> [About this task] The finished copy must match the records exactly, except that it contains no pictures.

Transcribed page contents
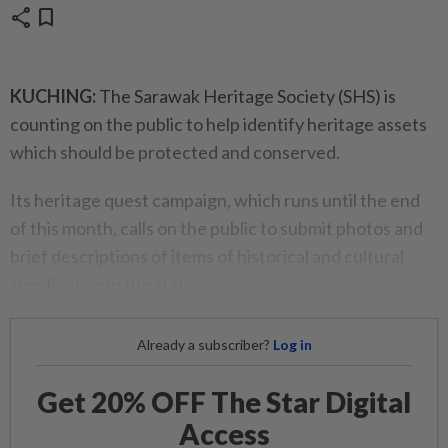
share
bookmark
KUCHING:
The Sarawak Heritage Society (SHS) is
counting on the public to help identify heritage assets
which should be protected and conserved.
Its heritage quest campaign, which runs until the end
of this month, calls on the public to submit photos and
brief descriptions of items of historical and cultural
significance in the state.
Already a subscriber?
Log in
Get 20% OFF The Star Digital
Access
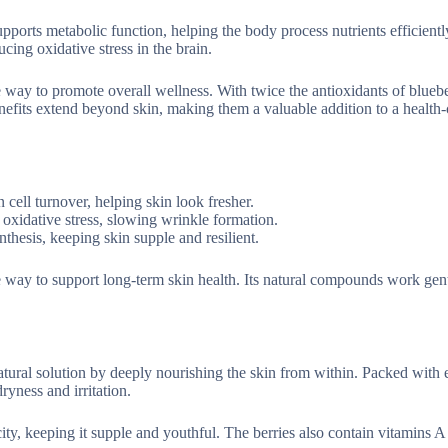
pports metabolic function, helping the body process nutrients efficientl
cing oxidative stress in the brain.
le way to promote overall wellness. With twice the antioxidants of bluebe
benefits extend beyond skin, making them a valuable addition to a health
n cell turnover, helping skin look fresher.
 oxidative stress, slowing wrinkle formation.
thesis, keeping skin supple and resilient.
ple way to support long-term skin health. Its natural compounds work gen
tural solution by deeply nourishing the skin from within. Packed with e
ryness and irritation.
ty, keeping it supple and youthful. The berries also contain vitamins A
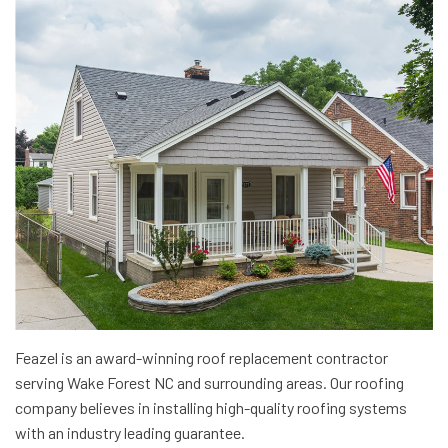
Feazel is an award-winning roof replacement contractor
serving Wake Forest NC and surrounding areas. Our roofing
company believes in installing high-quality roofing systems
with an industry leading guarantee.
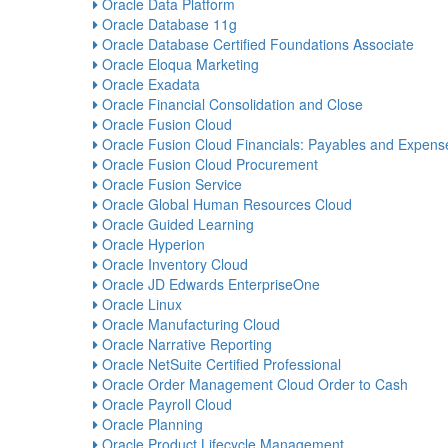
Oracle Data Platform
Oracle Database 11g
Oracle Database Certified Foundations Associate
Oracle Eloqua Marketing
Oracle Exadata
Oracle Financial Consolidation and Close
Oracle Fusion Cloud
Oracle Fusion Cloud Financials: Payables and Expens
Oracle Fusion Cloud Procurement
Oracle Fusion Service
Oracle Global Human Resources Cloud
Oracle Guided Learning
Oracle Hyperion
Oracle Inventory Cloud
Oracle JD Edwards EnterpriseOne
Oracle Linux
Oracle Manufacturing Cloud
Oracle Narrative Reporting
Oracle NetSuite Certified Professional
Oracle Order Management Cloud Order to Cash
Oracle Payroll Cloud
Oracle Planning
Oracle Product Lifecycle Management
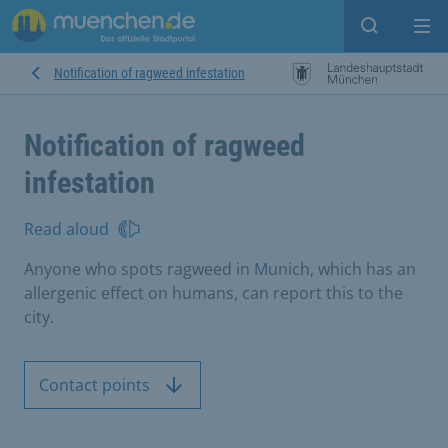
Open sear
Op
Notification of ragweed infestation
Notification of ragweed
infestation
Read aloud
Anyone who spots ragweed in Munich, which has an
allergenic effect on humans, can report this to the
city.
Contact points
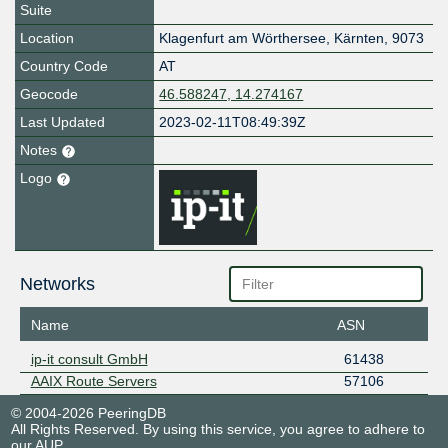
Suite
Location
Klagenfurt am Wörthersee
,
Kärnten
,
9073
Country Code
AT
Geocode
46.588247, 14.274167
Last Updated
2023-02-11T08:49:39Z
Notes
Logo
Networks
Name
ASN
ip-it consult GmbH
61438
AAIX Route Servers
57106
© 2004-2026 PeeringDB
All Rights Reserved. By using this service, you agree to adhere to
our
AUP
.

> [Solution for this task]
share
bookmark
KUCHING:
The Sarawak Heritage Society (SHS) is
counting on the public to help identify heritage assets
which should be protected and conserved.
Its heritage quest campaign, which runs until the end
of this month, calls on the public to submit photos and
brief descriptions of items of historical and cultural
significance in the state.
Already a subscriber?
Log in
Get 20% OFF The Star Digital
Access
pports metabolic function, helping the body process nutrients efficientl
cing oxidative stress in the brain.
le way to promote overall wellness. With twice the antioxidants of bluebe
benefits extend beyond skin, making them a valuable addition to a health
n cell turnover, helping skin look fresher.
 oxidative stress, slowing wrinkle formation.
thesis, keeping skin supple and resilient.
ple way to support long-term skin health. Its natural compounds work gen
tural solution by deeply nourishing the skin from within. Packed with e
ryness and irritation.
ty, keeping it supple and youthful. The berries also contain vitamins A
Feazel is an award-winning roof replacement contractor
serving Wake Forest NC and surrounding areas. Our roofing
company believes in installing high-quality roofing systems
with an industry leading guarantee.
Oracle Data Platform
Oracle Database 11g
Oracle Database Certified Foundations Associate
Oracle Eloqua Marketing
Oracle Exadata
Oracle Financial Consolidation and Close
Oracle Fusion Cloud
Oracle Fusion Cloud Financials: Payables and Expens
Oracle Fusion Cloud Procurement
Oracle Fusion Service
Oracle Global Human Resources Cloud
Oracle Guided Learning
Oracle Hyperion
Oracle Inventory Cloud
Oracle JD Edwards EnterpriseOne
Oracle Linux
Oracle Manufacturing Cloud
Oracle Narrative Reporting
Oracle NetSuite Certified Professional
Oracle Order Management Cloud Order to Cash
Oracle Payroll Cloud
Oracle Planning
Oracle Product Lifecycle Management
Open sear
Op
Notification of ragweed infestation
Notification of ragweed
infestation
Read aloud
Anyone who spots ragweed in Munich, which has an
allergenic effect on humans, can report this to the
city.
Contact points
Suite
Location
Klagenfurt am Wörthersee
,
Kärnten
,
9073
Country Code
AT
Geocode
46.588247, 14.274167
Last Updated
2023-02-11T08:49:39Z
Notes
Logo
Networks
Name
ASN
ip-it consult GmbH
61438
AAIX Route Servers
57106
© 2004-2026 PeeringDB
All Rights Reserved. By using this service, you agree to adhere to
our
AUP
.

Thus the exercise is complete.